Written by: Victor Lin
Introduction
You may have heard a joke that the Internet is a series of tubes. In this blog post, we’re going to talk about how we get a cool, refreshing stream of Airbnb.com bytes into your browser as quickly as possible using HTTP Streaming.
Let’s first understand what streaming means. Imagine we had a spigot and two options:
- Fill a big cup, and then pour it all down the tube (the “buffered” strategy)
- Connect the spigot directly to the tube (the “streaming” strategy)
In the buffered strategy, everything happens sequentially — our servers first generate the entire response into a buffer (filling the cup), and then more time is spent sending it over the network (pouring it down). The streaming strategy happens in parallel. We break the response into chunks, which are sent as soon as they are ready. The server can start working on the next chunk while previous chunks are still being sent, and the client (e.g, a browser) can begin handling the response before it has been fully received.
Implementing Streaming at Airbnb
Streaming has clear advantages, but most websites today still rely on a buffered approach to generate responses. One reason for this is the additional engineering effort required to break the page into independent chunks. This just isn’t feasible sometimes. For example, if all of the content on the page relies on a slow backend query, then we won’t be able to send anything until that query finishes.
However, there’s one use case that’s universally applicable. We can use streaming to reduce network waterfalls. This term refers to when one network request triggers another, resulting in a cascading series of sequential requests. This is easily visualized in a tool like Chrome’s Waterfall:
Most web pages rely on external JavaScript and CSS files linked within the HTML, resulting in a network waterfall — downloading the HTML triggers JavaScript and CSS downloads. As a result, it’s a best practice to place all CSS and JavaScript tags near the beginning of the HTML in the <head>
tag. This ensures that the browser sees them earlier. With streaming, we can reduce this delay further, by sending that portion of the <head>
tag first.
Early Flush
The most straightforward way to send an early <head>
tag is by breaking a standard response into two parts. This technique is called Early Flush, as one part is sent (“flushed”) before the other.
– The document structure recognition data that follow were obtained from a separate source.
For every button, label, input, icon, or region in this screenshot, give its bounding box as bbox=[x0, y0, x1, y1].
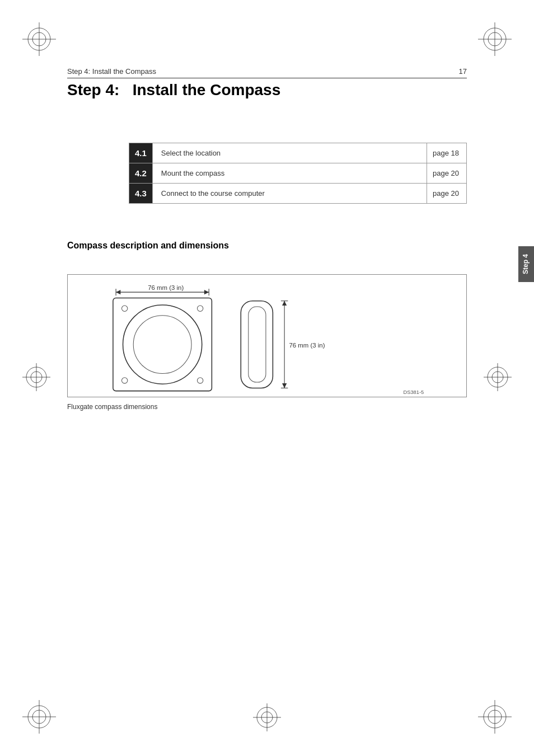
mid-mark-right bbox=[484, 363, 512, 393]
mid-mark-left bbox=[22, 363, 50, 393]
step-page-4-2: page 20 bbox=[427, 163, 466, 183]
svg-text:76 mm (3 in): 76 mm (3 in) bbox=[289, 342, 325, 349]
header-title: Step 4: Install the Compass bbox=[67, 67, 156, 76]
title-text: Install the Compass bbox=[133, 81, 281, 98]
step-desc-4-1: Select the location bbox=[152, 143, 427, 163]
svg-marker-29 bbox=[116, 290, 120, 294]
svg-marker-44 bbox=[282, 301, 287, 306]
svg-point-38 bbox=[197, 306, 203, 311]
step-desc-4-2: Mount the compass bbox=[152, 163, 427, 183]
section-heading: Compass description and dimensions bbox=[67, 241, 229, 251]
svg-marker-45 bbox=[282, 383, 287, 388]
step-page-4-3: page 20 bbox=[427, 184, 466, 203]
corner-mark-tr bbox=[478, 22, 512, 56]
step-num-4-1: 4.1 bbox=[129, 143, 152, 163]
header-page: 17 bbox=[459, 67, 467, 76]
svg-text:76 mm (3 in): 76 mm (3 in) bbox=[148, 284, 184, 291]
svg-text:DS381-5: DS381-5 bbox=[403, 389, 424, 395]
step-page-4-1: page 18 bbox=[427, 143, 466, 163]
step-desc-4-3: Connect to the course computer bbox=[152, 184, 427, 203]
svg-rect-41 bbox=[241, 301, 273, 388]
step-num-4-2: 4.2 bbox=[129, 163, 152, 183]
compass-diagram: 76 mm (3 in) bbox=[67, 274, 467, 397]
diagram-caption: Fluxgate compass dimensions bbox=[67, 403, 157, 411]
mid-mark-bottom bbox=[253, 703, 281, 734]
corner-mark-br bbox=[478, 700, 512, 734]
svg-point-40 bbox=[197, 378, 203, 383]
corner-mark-bl bbox=[22, 700, 56, 734]
page: Step 4: Install the Compass 17 Step 4: I… bbox=[0, 0, 534, 756]
svg-point-35 bbox=[123, 305, 202, 384]
step-prefix: Step 4: bbox=[67, 81, 119, 98]
steps-table: 4.1 Select the location page 18 4.2 Moun… bbox=[129, 143, 467, 203]
svg-rect-42 bbox=[249, 307, 266, 382]
compass-svg: 76 mm (3 in) bbox=[68, 275, 466, 397]
page-title: Step 4: Install the Compass bbox=[67, 81, 280, 99]
step-row-4-2: 4.2 Mount the compass page 20 bbox=[129, 163, 467, 184]
step-row-4-3: 4.3 Connect to the course computer page … bbox=[129, 183, 467, 204]
svg-point-36 bbox=[133, 316, 191, 374]
step-row-4-1: 4.1 Select the location page 18 bbox=[129, 143, 467, 163]
header-bar: Step 4: Install the Compass 17 bbox=[67, 67, 467, 78]
step4-tab: Step 4 bbox=[518, 246, 534, 282]
svg-marker-30 bbox=[204, 290, 209, 294]
svg-point-39 bbox=[121, 378, 127, 383]
svg-rect-34 bbox=[113, 298, 212, 391]
step-num-4-3: 4.3 bbox=[129, 184, 152, 203]
corner-mark-tl bbox=[22, 22, 56, 56]
svg-point-37 bbox=[121, 306, 127, 311]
The first part contains things that are fast to compute and can be sent quickly. At Airbnb, we include tags for fonts, CSS, and JavaScript, so that we get the browser benefits mentioned above. The second part contains the rest of the page, including content that relies on API or database queries to compute. The end result looks like this:
Early chunk:
<html>
<head>
<script src=… defer />
<link rel=”stylesheet” href=… />
<!--lots of other <meta> and other tags… ->
Late chunk:
<!-- <head> tags that depend on data go here ->
</head>
<body>
<! — Body content here →
</body>
</html>
We had to restructure our app to make this possible. For context, Airbnb uses an Express-based NodeJS server to render web pages using React. We previously had a single React component in charge of rendering the complete HTML document. However, this presented two problems:
- Producing incremental chunks of content means we need to work with partial/unclosed HTML tags. For example, the examples you saw above are invalid HTML. The
<html>
and<head>
tags are opened in the Early chunk, but closed in the Late chunk. There’s no way to generate this sort of output using the standard React rendering functions. - We can’t render this component until we have all of the data for it.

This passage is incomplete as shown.